Who wrote the above quote meaning “To err is human”?
Alexander Pope (21 May 1688 – 30 May 1744) was an 18th-century English poet. He is best known for his satirical verse, as well as for his translation of Homer. Famous for his use of the heroic couplet, he is the second-most frequently quoted writer in The Oxford Dictionary of Quotations after Shakespeare.

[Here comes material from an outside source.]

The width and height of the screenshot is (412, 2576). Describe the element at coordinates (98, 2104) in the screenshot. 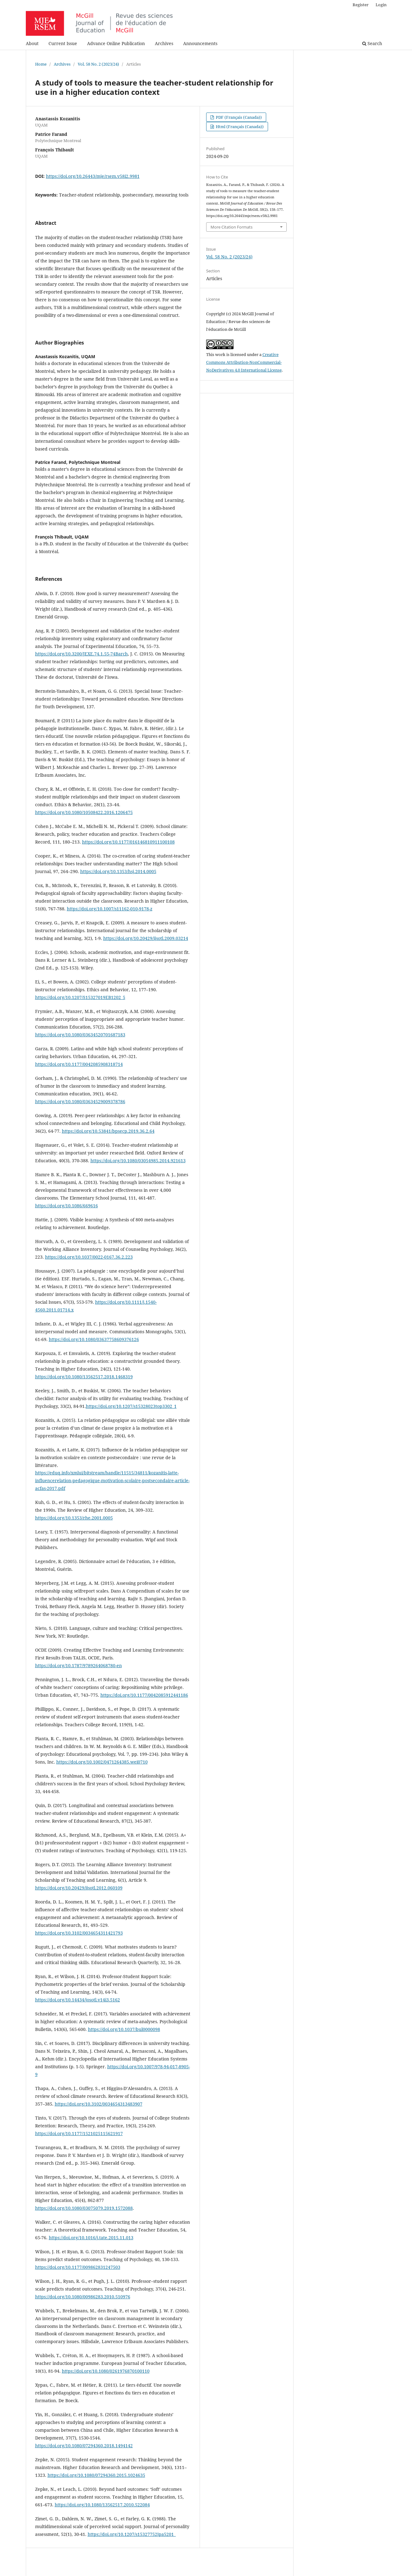 I see `https://doi.org/10.3102/0034654313483907` at that location.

The phrase “To err is human” is often used as a part of a longer phrase in English, “to err is human; to forgive, divine” and comes from one of the first major poems written by Pope, An Essay on Criticism (line 325). The poem first appeared in 1711. It was written in 1709, and it is clear from Pope’s correspondence that many of the poem’s ideas had existed in prose form since at least 1706. It is a verse essay written in the Horatian mode and is primarily concerned with how writers and critics behave in the new literary commerce of Pope’s contemporary age. The poem covers a range of good criticism and advice, and represents many of the chief literary ideals of Pope’s age.
The verse was probably inspired by the phrase: “Errare humanum est, sed in errare perseverare diabolicum”, attributed to Seneca the Younger, which translates to: “To err is human, but to persist in error is diabolical”. The phrase however gained currency in English language after Pope’s “An Essay on Criticism”.